Government agencies are also susceptible to hackers, of course, but there are great efforts underway to improve their security and they are subject to far more oversight than an up-and-coming Virginia tech company. The IRS already holds enormous troves of sensitive data about Americans and is constrained by strict laws ensuring their confidentiality. Companies like ID.me, meanwhile, are barely regulated at all.
3. Biased biometrics that aren’t subject to independent audits
Another big issue with ID.me is its use of face recognition, which the company uses to decide whether your selfie matches your identity documents. Face recognition is generally problematic; it is often inaccurate and has differential error rates by race and gender, which is unacceptable for a technology used for a public purpose. ID.me claims the face recognition algorithm it uses for these one-to-one identity verifications has “no detectable bias tied to skin type” — but we have no choice but to take the company’s word on this because it is not subject to the transparency requirements of a government agency.
In addition, after claiming for months that it used face recognition only for one-to-one image comparisons, the company last week admitted that it also performs “one-to-many” searches against some larger database of other photographs it holds. Even the CEO previously admitted that kind of search was “more complex and problematic.” The revelation raises numerous questions. How is that one-to-many facial recognition match being conducted? Are they doing a broader search for duplicate applicants among the millions of photos the company now holds (which would greatly increase error rates)? Or is the company maintaining some internal ban list of suspected wrongdoers (which would also raise due process questions)? Or something else? What are the error rates for these one-to-many searches? Do they differ by race and gender? And what standards is ID.me using to determine whether there is a match and when to alert law enforcement for what it thinks may be fraud? Law enforcement uses of one-to-many facial recognition has already lead to people — especially Black people for whom the technology is particularly inaccurate — being wrongly accused and arrested.

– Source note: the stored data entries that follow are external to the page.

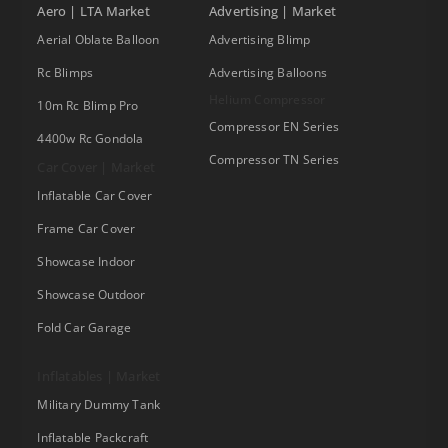
Aero | LTA Market
Advertising | Market
Aerial Oblate Balloon
Advertising Blimp
Rc Blimps
Advertising Balloons
Helium Compressor
10m Rc Blimp Pro
Compressor EN Series
4400w Rc Gondola
Compressor TN Series
Car Cover | Market
Inflatable Car Cover
Frame Car Cover
Showcase Indoor
Showcase Outdoor
Fold Car Garage
Inflatables | Market
Military Dummy Tank
Inflatable Packcraft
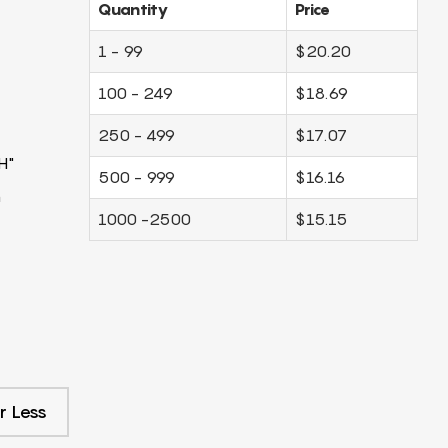
Quantity
Price
1 - 99
$20.20
100 - 249
$18.69
250 - 499
$17.07
H"
500 - 999
$16.16
m
1000 -2500
$15.15
r Less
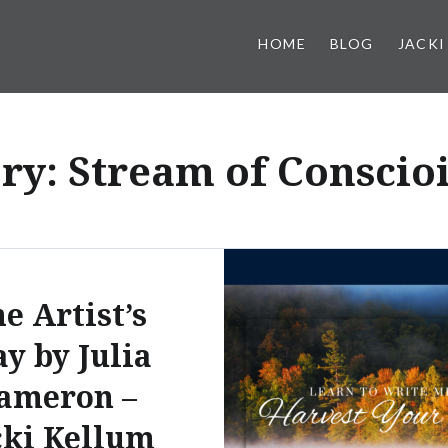
HOME
BLOG
JACKI
ry:
Stream of Conscio
e Artist’s
y by Julia
ameron –
cki Kellum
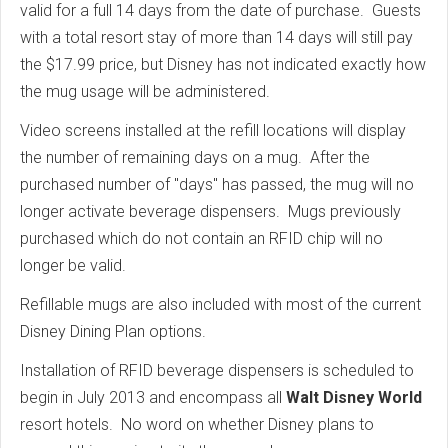
valid for a full 14 days from the date of purchase. Guests
with a total resort stay of more than 14 days will still pay
the $17.99 price, but Disney has not indicated exactly how
the mug usage will be administered.
Video screens installed at the refill locations will display
the number of remaining days on a mug. After the
purchased number of "days" has passed, the mug will no
longer activate beverage dispensers. Mugs previously
purchased which do not contain an RFID chip will no
longer be valid.
Refillable mugs are also included with most of the current
Disney Dining Plan options.
Installation of RFID beverage dispensers is scheduled to
begin in July 2013 and encompass all
Walt Disney World
resort hotels. No word on whether Disney plans to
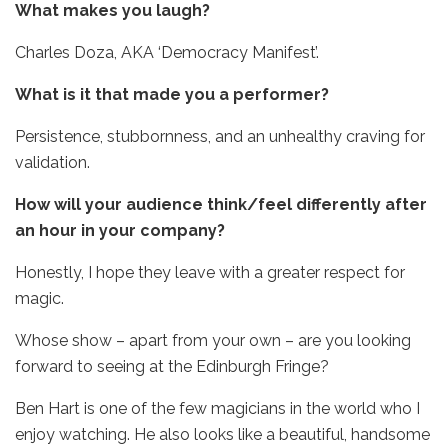
What makes you laugh?
Charles Doza, AKA ‘Democracy Manifest’.
What is it that made you a performer?
Persistence, stubbornness, and an unhealthy craving for
validation.
How will your audience think/feel differently after
an hour in your company?
Honestly, I hope they leave with a greater respect for
magic.
Whose show – apart from your own – are you looking
forward to seeing at the Edinburgh Fringe?
Ben Hart is one of the few magicians in the world who I
enjoy watching. He also looks like a beautiful, handsome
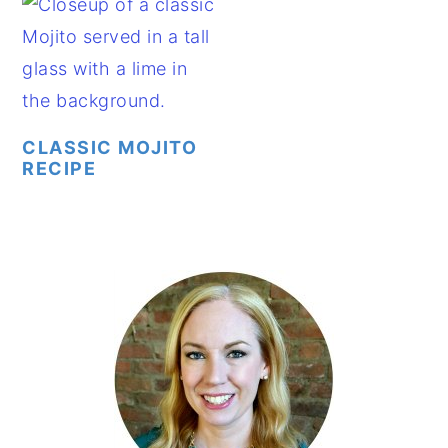
CLASSIC MOJITO
RECIPE
PRIMARY
SIDEBAR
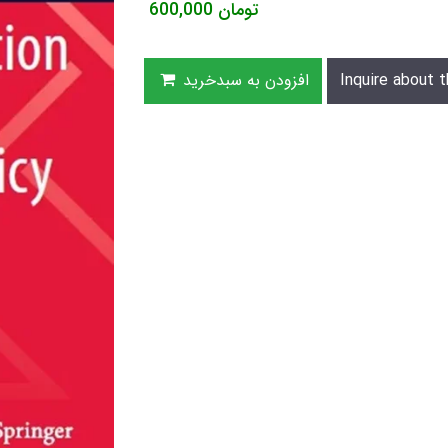
600,000
تومان
افزودن به سبدخرید
Inquire about t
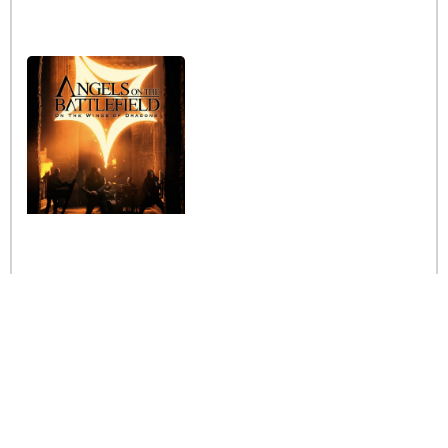
Interview with the band
Angels on the Battlefield
Read More »
Stay informed
Be the first to receive the latest news from us and
make the most of it.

People should not have to be subjected to a private company’s dragnet to access government services. More broadly, no biometric technology should be used unless its use in real-world conditions is subject to regular and open auditing by an independent party and found to be accurate, accessible, and free of bias. And the federal government shouldn’t give money to the states for purchasing biometric technology without that kind of auditing. Many of the states using ID.me for unemployment insurance have done so using federal funds.
There is no reason that we can’t have non-biased identity proving systems that protect our privacy, lessen fraud, and make things easy for users. But such systems shouldn’t be run by private companies, shouldn’t be exclusively online, and need to be closely audited. The solution to the security problems created by moving online cannot be a discriminatory system that further erodes privacy and exacerbates the harms of the digital divide.